If your credit card balance grows to the point that you are unable to pay it in full at the end of the month, perhaps the prudent thing to do is to reduce spending. But a new survey of consumers has found that, by and large, that isn’t what people with large credit card balances do. They keep on spending.
The survey by CreditCards.com found consumers who carry balances on one or more credit cards are outspending debt-free households in seven of nine discretionary spending categories. What’s more, they say they don’t have plans to cut back on big-ticket luxury purchases.
Nearly one in five aren’t willing to reduce spending in nine categories, including dining out, leisure travel, and clothing. Instead, they keep adding to the balance and pay double-digit interest on their growing debt.
“The average U.S. household spends thousands of dollars a year on nonessentials,” said Ted Rossman, industry analyst at CreditCards.com. “If you’re charging these luxuries and carrying a balance, you’re spending an average of about 18 percent more for the privilege.”
The survey also focused on what consumers are willing to give up and what they aren’t, and the results are enough to keep most financial advisors up at night. The average household with credit card debt spends $2,211 per year on leisure travel. Only 30 percent of those consumers say they would be willing to cut their travel spending in half.
Other areas where consumers who are deep in credit card debt draw the line are personal care and beauty, cell phone plans, and car loans and leases. Sixty-one percent say there’s no way they’re giving up subscriptions to Nextflix, Spotify, and Xbox.

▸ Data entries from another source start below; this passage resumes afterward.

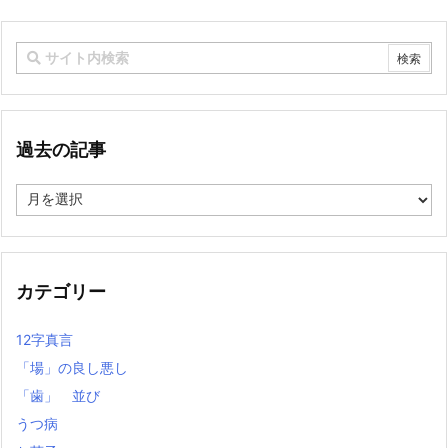
過去の記事
過
去
の
記
事
カテゴリー
12字真言
「場」の良し悪し
「歯」 並び
うつ病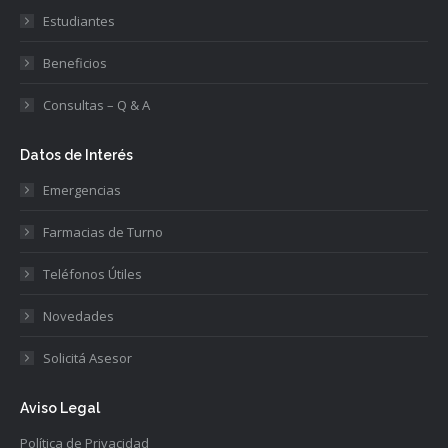
Estudiantes
Beneficios
Consultas – Q & A
Datos de Interés
Emergencias
Farmacias de Turno
Teléfonos Útiles
Novedades
Solicitá Asesor
Aviso Legal
Política de Privacidad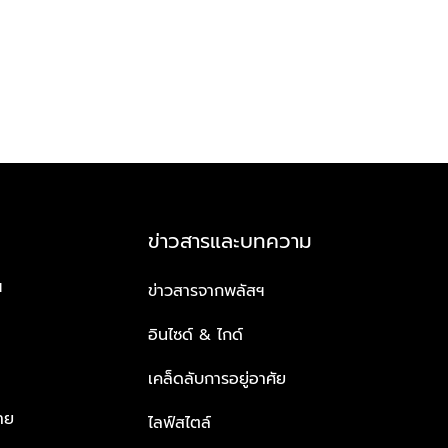
ข่าวสารและบทความ
ฯ
ข่าวสารจากพลัสฯ
อินไซด์ & ไกด์
เคล็ดลับการอยู่อาศัย
าย
ไลฟ์สไตล์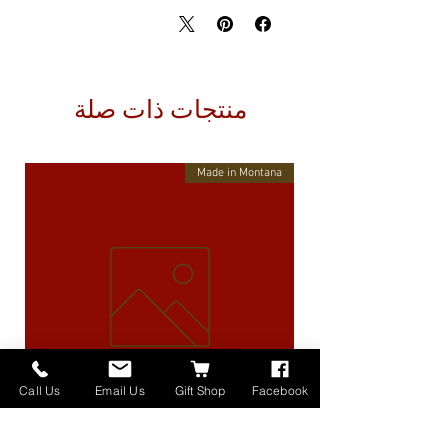
منتجات ذات صلة
Made in Montana
Call Us
Email Us
Gift Shop
Facebook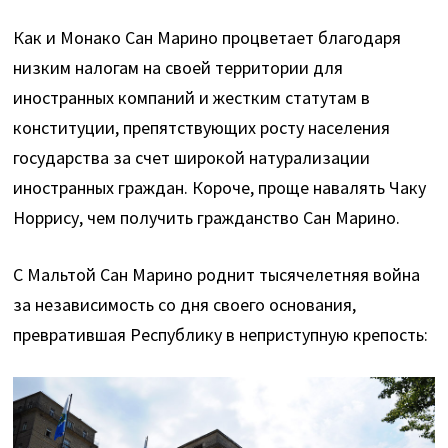
Как и Монако Сан Марино процветает благодаря
низким налогам на своей территории для
иностранных компаний и жестким статутам в
конституции, препятствующих росту населения
государства за счет широкой натурализации
иностранных граждан. Короче, проще навалять Чаку
Норрису, чем получить гражданство Сан Марино.
С Мальтой Сан Марино роднит тысячелетняя война
за независимость со дня своего основания,
превратившая Республику в неприступную крепость: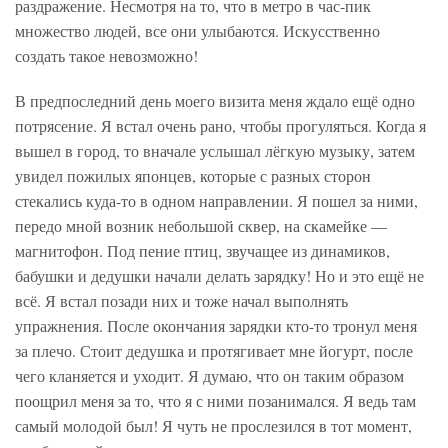
раздражение. Несмотря на то, что в метро в час-пик
множество людей, все они улыбаются. Искусственно
создать такое невозможно!
В предпоследний день моего визита меня ждало ещё одно
потрясение. Я встал очень рано, чтобы прогуляться. Когда я
вышел в город, то вначале услышал лёгкую музыку, затем
увидел пожилых японцев, которые с разных сторон
стекались куда-то в одном направлении. Я пошел за ними,
передо мной возник небольшой сквер, на скамейке —
магнитофон. Под пение птиц, звучащее из динамиков,
бабушки и дедушки начали делать зарядку! Но и это ещё не
всё. Я встал позади них и тоже начал выполнять
упражнения. После окончания зарядки кто-то тронул меня
за плечо. Стоит дедушка и протягивает мне йогурт, после
чего кланяется и уходит. Я думаю, что он таким образом
поощрил меня за то, что я с ними позанимался. Я ведь там
самый молодой был! Я чуть не прослезился в тот момент,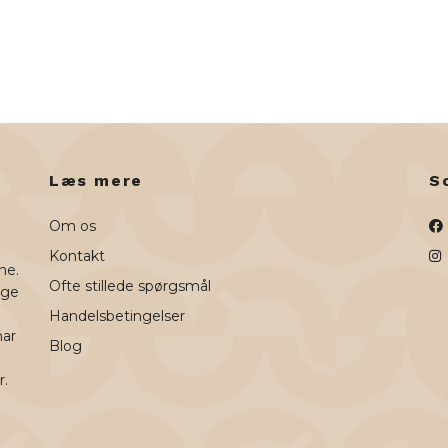
Læs mere
S
Om os
Kontakt
ne.
Ofte stillede spørgsmål
uge
Handelsbetingelser
har
Blog
r.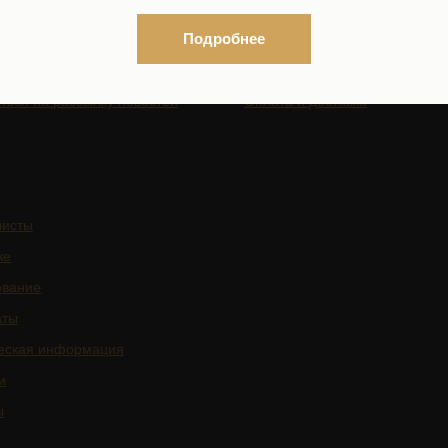
ГАЦИЯ ПО САЙТУ
КОСМЕТИКА
Подробнее
Интернет-магазин
Каталог по брендам
ться на рассылку новостей
Оплата и доставка
листы
ке
ование
аты
еская информация
и
ы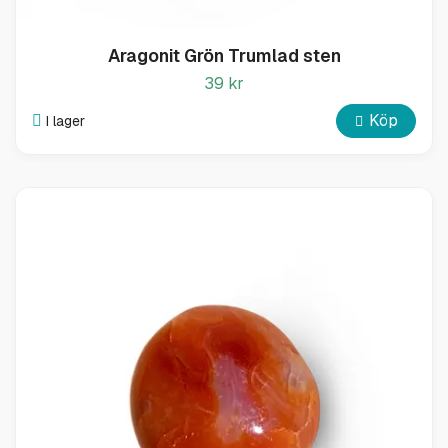
Aragonit Grön Trumlad sten
39 kr
Köp
I lager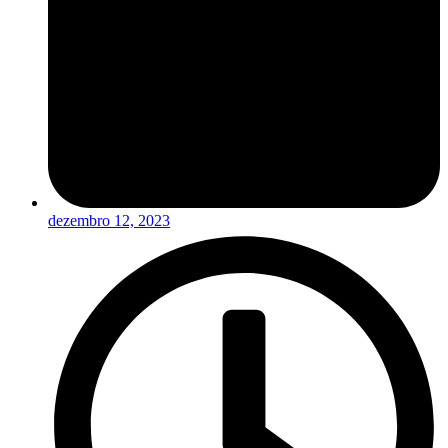
dezembro 12, 2023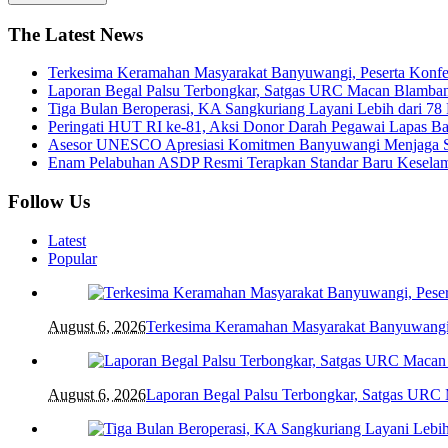
The Latest News
Terkesima Keramahan Masyarakat Banyuwangi, Peserta Konferen
Laporan Begal Palsu Terbongkar, Satgas URC Macan Blamba
Tiga Bulan Beroperasi, KA Sangkuriang Layani Lebih dari 78
Peringati HUT RI ke-81, Aksi Donor Darah Pegawai Lapas 
Asesor UNESCO Apresiasi Komitmen Banyuwangi Menjaga St
Enam Pelabuhan ASDP Resmi Terapkan Standar Baru Keselam
Follow Us
Latest
Popular
August 6, 2026
Terkesima Keramahan Masyarakat Banyuwangi, P
August 6, 2026
Laporan Begal Palsu Terbongkar, Satgas URC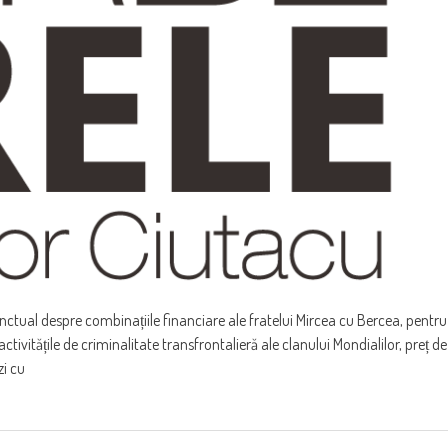
ctual despre combinațiile financiare ale fratelui Mircea cu Bercea, pentru
tivitățile de criminalitate transfrontalieră ale clanului Mondialilor, preț de
zi cu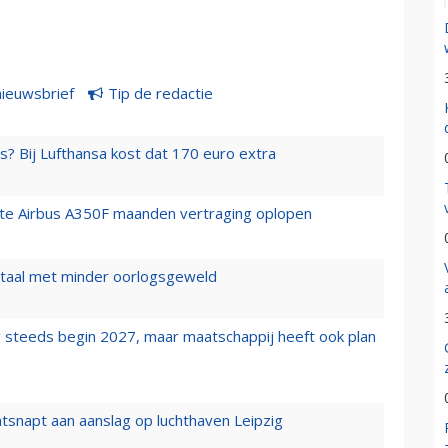
nieuwsbrief
Tip de redactie
s? Bij Lufthansa kost dat 170 euro extra
rste Airbus A350F maanden vertraging oplopen
wartaal met minder oorlogsgeweld
 steeds begin 2027, maar maatschappij heeft ook plan
tsnapt aan aanslag op luchthaven Leipzig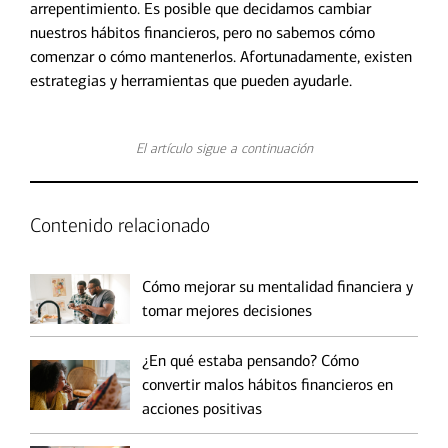
arrepentimiento. Es posible que decidamos cambiar
nuestros hábitos financieros, pero no sabemos cómo
comenzar o cómo mantenerlos. Afortunadamente, existen
estrategias y herramientas que pueden ayudarle.
El artículo sigue a continuación
Contenido relacionado
Cómo mejorar su mentalidad financiera y
tomar mejores decisiones
¿En qué estaba pensando? Cómo
convertir malos hábitos financieros en
acciones positivas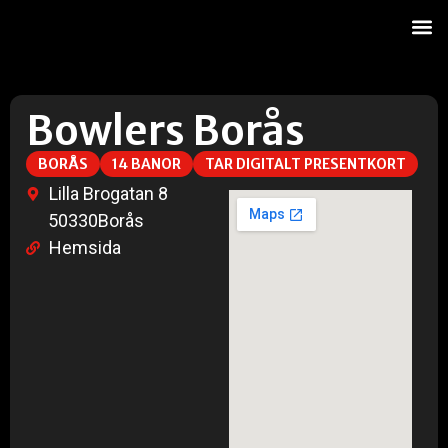
Onl
Bowlers Borås
BORÅS
14 BANOR
TAR DIGITALT PRESENTKORT
Lilla Brogatan 8
50330
Borås
Hemsida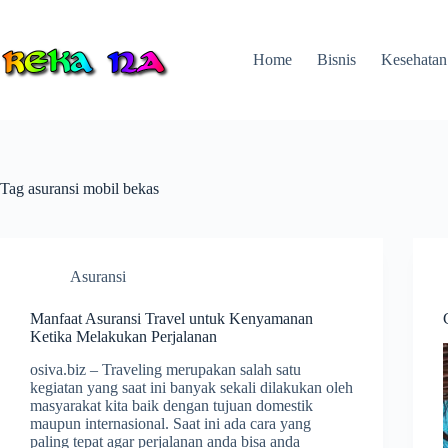
Skip
to
content
Home
Bisnis
Kesehatan
Tag
asuransi mobil bekas
Asuransi
Manfaat Asuransi Travel untuk Kenyamanan
Ketika Melakukan Perjalanan
osiva.biz – Traveling merupakan salah satu
kegiatan yang saat ini banyak sekali dilakukan oleh
masyarakat kita baik dengan tujuan domestik
maupun internasional. Saat ini ada cara yang
paling tepat agar perjalanan anda bisa anda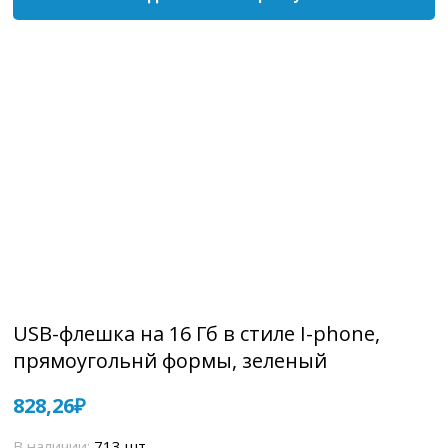
USB-флешка на 16 Гб в стиле I-phone,
прямоугольнй формы, зеленый
828,26
В наличии:
713 шт.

Nick Holeman, a certified financial planner at Betterment, an online financial advisor, says consumers with credit card debt need to stop spending and start saving. Holeman suggests consumers set up an auto-deposit at their bank so they can transfer money from a checking to a savings account on a regular basis
“It can be easy to get excited about a raise and quickly up how much we are spending each month,” Holeman told ConsumerAffairs.” Instead, decide ahead of time that if you get a raise this year, you will save half of it. If you find yourself with a $500-a-month raise, it’s okay to spend $250, as long as you save the other $250. The same goes for your bonus.”
To get spending under control, personal finance experts suggest making tough choices and sticking to them. For starters, cut out leisure travel until you have the money on hand to pay for it.